- Born: 1 November 1937 (age 88) Nanhui, Shanghai, China
- Education: Peking University Chinese Academy of Sciences
- Known for: Duration calculus
- Awards: Academician of the Chinese Academy of Sciences
- Scientific career
- Fields: Computer science
- Workplaces: Peking University Chinese Academy of Sciences University of Oxford Technical University of Denmark United Nations University

= Zhou Chaochen =

Chinese computer scientist

Zhou Chaochen (周巢尘; born 1 November 1937) is a Chinese computer scientist.

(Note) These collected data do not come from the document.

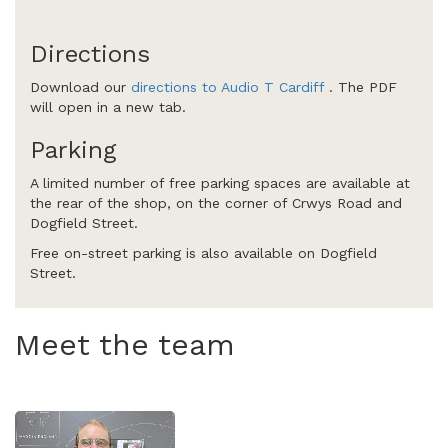
Directions
Download our
directions to Audio T Cardiff
. The PDF
will open in a new tab.
Parking
A limited number of free parking spaces are available at
the rear of the shop, on the corner of Crwys Road and
Dogfield Street.
Free on-street parking is also available on Dogfield
Street.
Meet the team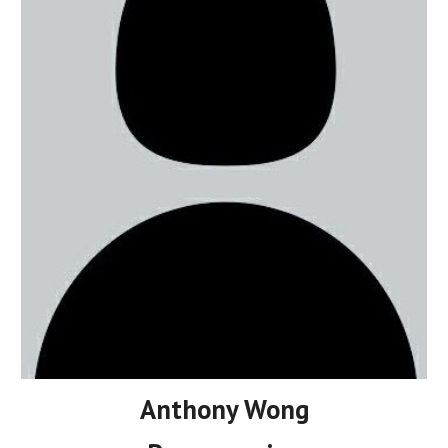
Anthony Wong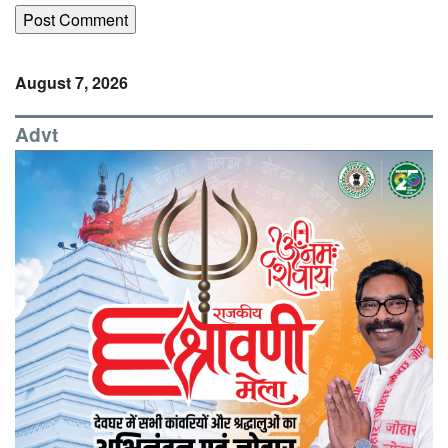
August 7, 2026
Advt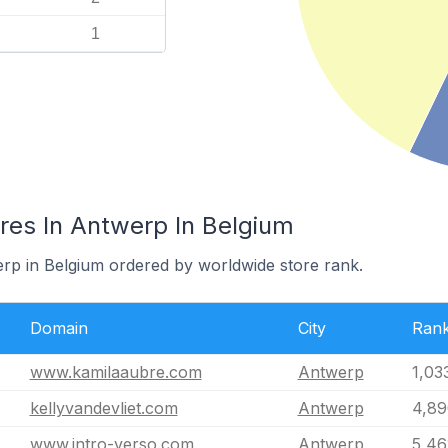
1
es In Antwerp In Belgium
erp in Belgium ordered by worldwide store rank.
Domain
City
Ran
www.kamilaaubre.com
Antwerp
1,03
kellyvandevliet.com
Antwerp
4,89
www.intro-verso.com
Antwerp
5,46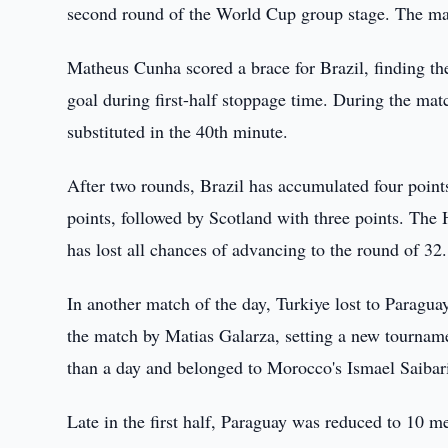
second round of the World Cup group stage. The mat
Matheus Cunha scored a brace for Brazil, finding th
goal during first-half stoppage time. During the ma
substituted in the 40th minute.
After two rounds, Brazil has accumulated four point
points, followed by Scotland with three points. The H
has lost all chances of advancing to the round of 32.
In another match of the day, Turkiye lost to Paragua
the match by Matias Galarza, setting a new tournamen
than a day and belonged to Morocco's Ismael Saibari
Late in the first half, Paraguay was reduced to 10 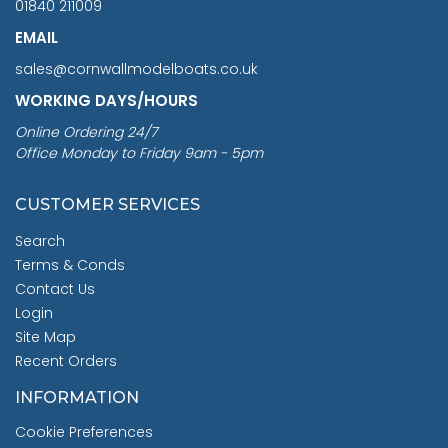
01840 211009
EMAIL
sales@cornwallmodelboats.co.uk
WORKING DAYS/HOURS
Online Ordering 24/7
Office Monday to Friday 9am - 5pm
CUSTOMER SERVICES
Search
Terms & Conds
Contact Us
Login
Site Map
Recent Orders
INFORMATION
Cookie Preferences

Zhou was born in Nanhui, Shanghai, China. He studied as an undergraduate at the Department of Mathematics and Mechanics, Peking University (1954–1958) and as a postgraduate at the Institute of Computing Technology, Chinese Academy of Sciences (CAS) (1963–1967).

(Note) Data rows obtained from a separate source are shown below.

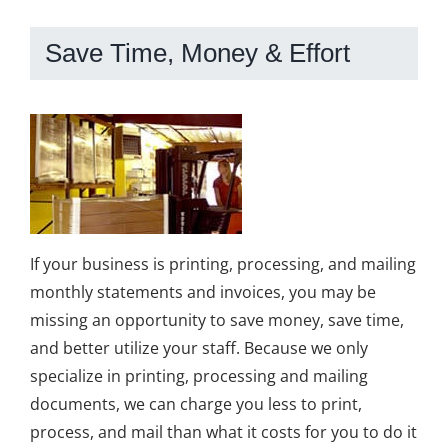
Save Time, Money & Effort
If your business is printing, processing, and mailing
monthly statements and invoices, you may be
missing an opportunity to save money, save time,
and better utilize your staff. Because we only
specialize in printing, processing and mailing
documents, we can charge you less to print,
process, and mail than what it costs for you to do it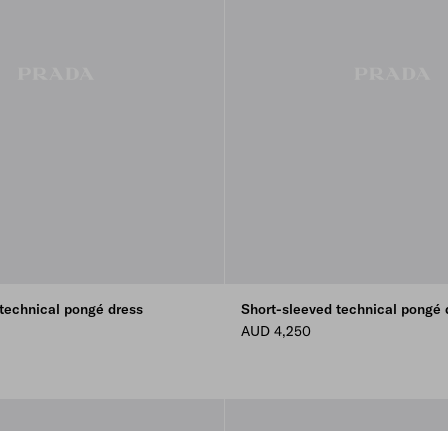
technical pongé dress
Short-sleeved technical pongé 
AUD 4,250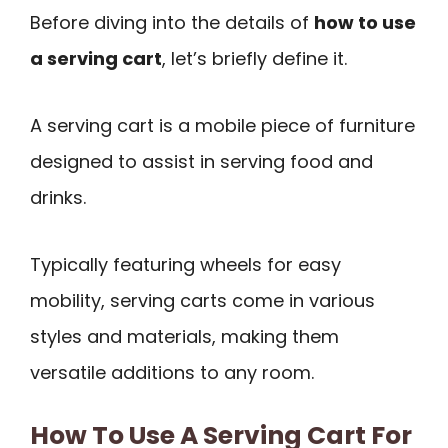
Before diving into the details of
how to use
a serving cart
, let’s briefly define it.
A serving cart is a mobile piece of furniture
designed to assist in serving food and
drinks.
Typically featuring wheels for easy
mobility, serving carts come in various
styles and materials, making them
versatile additions to any room.
How To Use A Serving Cart For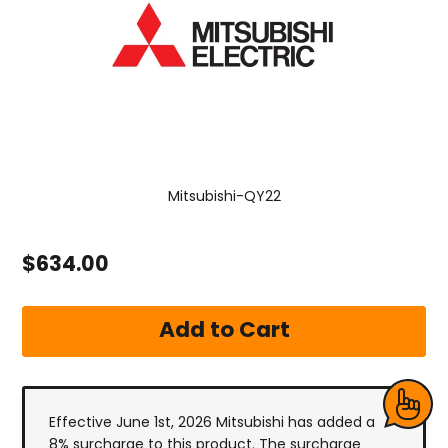
Mitsubishi-QY22
$634.00
Effective June 1st, 2026 Mitsubishi has added a
8% surcharge to this product. The surcharge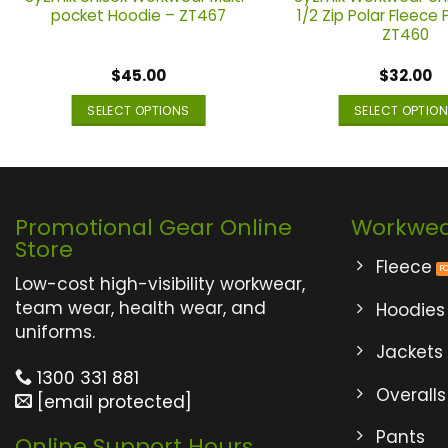
pocket Hoodie – ZT467
1/2 Zip Polar Fleece 
ZT460
$
45.00
$
32.00
SELECT OPTIONS
SELECT OPTIO
This
This
product
produ
has
has
multiple
multi
Promotional Gear Online
Workwe
variants.
varian
Store
The
The
Fleece
options
optio
Low-cost high-visibility workwear,
may
may
team wear, health wear, and
Hoodies
be
be
uniforms.
Jackets
chosen
chos
on
on
1300 331 881
Overalls
the
the
[email protected]
product
produ
Pants
Online Support Hours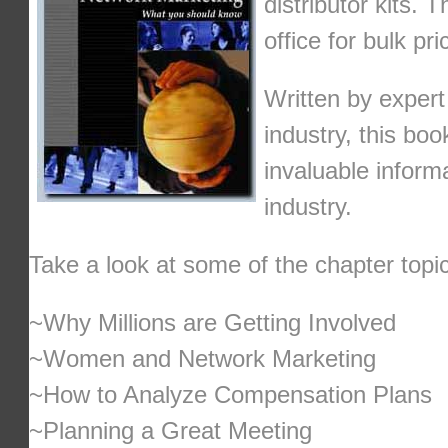
distributor kits. 
office for bulk pri
Written by exper
industry, this bo
invaluable informa
industry.
Take a look at some of the chapter topi
~Why Millions are Getting Involved
~Women and Network Marketing
~How to Analyze Compensation Plans
~Planning a Great Meeting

He worked at Peking University and CAS until his visit to the Oxford University Computing Laboratory (now the Oxford University Department of Computer Science) (1989–1992). During this time, he was the prime investigator of the duration calculus, an interval logic for real-time systems as part of the European ESPRIT ProCoS project on Provably Correct Systems.

During the periods 1990–1992 and 1995–1996, Zhou Chaochen was a visiting professor at the Department of Computer Science, Technical University of Denmark, Lyngby, on the invitation of Professor Dines Bjørner. He was Principal Research Fellow (1992–1997) and later Director of UNU-IIST in Macau (1997–2002), until his retirement, when he returned to Beijing.

In 2007, Zhou and Dines Bjørner, the first Director of UNU-IIST, were honoured on the occasion of their 70th birthdays. Zhou is a member of the Chinese Academy of Sciences.

==Books==
- Zhou, Chaochen and Hansen, Michael R., Duration Calculus: A Formal Approach to Real-Time Systems. Springer-Verlag, Monographs in Theoretical Computer Science, An EATCS Series, 2003. ISBN 3-540-40823-1.